De Abdoulaye Wade à Macky Sall en passant par Ousmane Sonko, tous sont passés à la trappe. Tels des voleurs pris en flagrants délits et poursuivis par la clameur publique. Sur les réseaux sociaux, les déclarations antécédentes des hommes politiques font les choux-gras des camps adverses.
Véritable star des réseaux sociaux, l’actuel Premier ministre Ousmane Sonko, alors opposant, est aussi rattrapé par ces déclarations et autres publications par ses détracteurs. Dans une des vidéos, on l’entend dire qu’ils (son parti) vont transformer le Sénégal en 2024 une fois élu en seulement deux mois. Que nenni ! Face aux réalités du pouvoir après quelques mois aux commandes, il est revenu soutenir le contraire et déclarant qu’il est « impossible de transformer un pays en deux ou cinq mois, ou en un seul mandat ». L’opposant d’alors avait également fait savoir que « ceux qui disent que si l’opposition obtient une majorité à l’Assemblée nationale, le pays va être bloqué, n’ont pas raison et qu’il fallait donner la majorité à l’opposition pour qu’elle puisse contrôler l’Exécutif ». C’était lors des élections législatives de 2022. Deux ans après, l’actuel Premier ministre appelle à voter une majorité au Parlement afin de permettre au pouvoir de dérouler ses programmes.
Cette tortuosité ne date de mars 2024. L’ancien Premier ministre Idrissa Seck et candidat à quatre élections présidentielles a aussi été confronté au phénomène de la VAR. « Si je suis personnellement appelé à une concertation avec lui, ma réponse, c’est non », avait-il dit.
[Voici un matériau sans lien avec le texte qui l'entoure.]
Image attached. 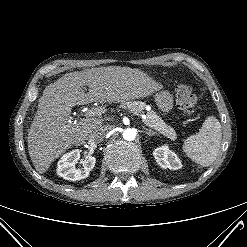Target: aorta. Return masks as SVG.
<instances>
[{
    "instance_id": "762f6f07",
    "label": "aorta",
    "mask_w": 247,
    "mask_h": 247,
    "mask_svg": "<svg viewBox=\"0 0 247 247\" xmlns=\"http://www.w3.org/2000/svg\"><path fill=\"white\" fill-rule=\"evenodd\" d=\"M122 135L125 140L132 141L136 137V132L134 129L127 128L123 131Z\"/></svg>"
}]
</instances>
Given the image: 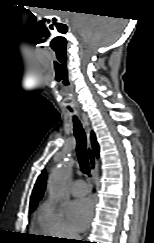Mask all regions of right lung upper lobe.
Here are the masks:
<instances>
[{
    "mask_svg": "<svg viewBox=\"0 0 154 243\" xmlns=\"http://www.w3.org/2000/svg\"><path fill=\"white\" fill-rule=\"evenodd\" d=\"M91 138H92V145H93L94 153L96 156H98L99 155V146H98L96 137L93 132L91 134ZM45 185H46V178H45V172L43 171L39 175V177L36 181V184L34 186V189L32 191V195L30 198V207H35L37 205V202L42 198L44 190H45Z\"/></svg>",
    "mask_w": 154,
    "mask_h": 243,
    "instance_id": "right-lung-upper-lobe-1",
    "label": "right lung upper lobe"
}]
</instances>
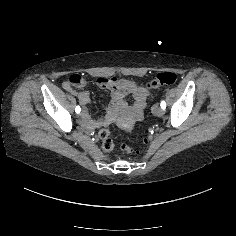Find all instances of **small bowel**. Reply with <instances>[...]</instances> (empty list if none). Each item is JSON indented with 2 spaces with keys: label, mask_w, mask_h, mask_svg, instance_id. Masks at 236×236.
Masks as SVG:
<instances>
[{
  "label": "small bowel",
  "mask_w": 236,
  "mask_h": 236,
  "mask_svg": "<svg viewBox=\"0 0 236 236\" xmlns=\"http://www.w3.org/2000/svg\"><path fill=\"white\" fill-rule=\"evenodd\" d=\"M98 84L101 85V86H103L104 84H106V82L103 83V82L101 81V79H99V80H98ZM64 88H65L67 91H69V92H74L73 89H72V85H71L69 82L64 83ZM79 98H80V100H81V102H82L83 104H86V103L88 102V94H87V93H81V94H79ZM144 106H145V102H144V100H143V103L141 104L140 110H141ZM140 110L138 111V113H140ZM95 127H96V126H95ZM93 128H94V127H93Z\"/></svg>",
  "instance_id": "small-bowel-1"
}]
</instances>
Mais grande fut la surprise des sénégalais quand il est allé rejoindre avec armes et bagages son éternel rival Macky Sall au lendemain de la présidentielle de 2019 pendant que sa coalition s’apprêtait à publier un livre blanc et à contester les résultats de l’élection. La très charismatique Aissata Tall Sall, leader du parti « Osez rêver » n’est pas en reste. Elle a également été rattrapée par ses propos lorsqu’elle soutenait qu’il leur (politiques) appartient de combattre la transhumance. Ce, avant qu’elle ne soit nommée ministre des Affaires étrangères sous Macky Sall, consacrant ainsi « la transhumance »
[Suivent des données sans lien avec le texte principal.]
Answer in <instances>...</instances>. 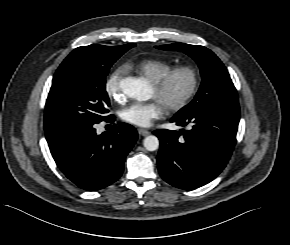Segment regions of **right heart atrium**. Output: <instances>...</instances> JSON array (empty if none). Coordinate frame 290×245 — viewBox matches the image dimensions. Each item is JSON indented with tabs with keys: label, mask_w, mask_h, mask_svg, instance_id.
<instances>
[{
	"label": "right heart atrium",
	"mask_w": 290,
	"mask_h": 245,
	"mask_svg": "<svg viewBox=\"0 0 290 245\" xmlns=\"http://www.w3.org/2000/svg\"><path fill=\"white\" fill-rule=\"evenodd\" d=\"M126 70L124 67H118L111 72L105 83V91L110 99L115 102H123L126 95L122 89L121 80Z\"/></svg>",
	"instance_id": "d8ad5b80"
}]
</instances>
Quid de l’ancien ministre Souleymane Ndéné Ndiaye sous Wade qui avait déclaré qu’il faut « fusiller » tous les transhumants mais qui n’a pas hésité de retourner sa veste pour transhumer lui-même aux côtés de Macky Sall.
Calculateurs, dissimulateurs… nul besoin de consulter l’opinion pour savoir que les convictions de certains politiciens sont directement influencées par la direction du vent électoral.
D’autres font des promesses de pacotille pour attirer l’électorat. Par la suite, ils manquent leur parole et créent un gouffre entre ce qu'ils disent et ce qu'ils font. Ce qui fait que la parole politique perd de sa crédibilité et délégitimise la fonction de l'élu. Quant à la dignité et autres valeurs, ils n’en ont cure. La « faim » justifie les moyens.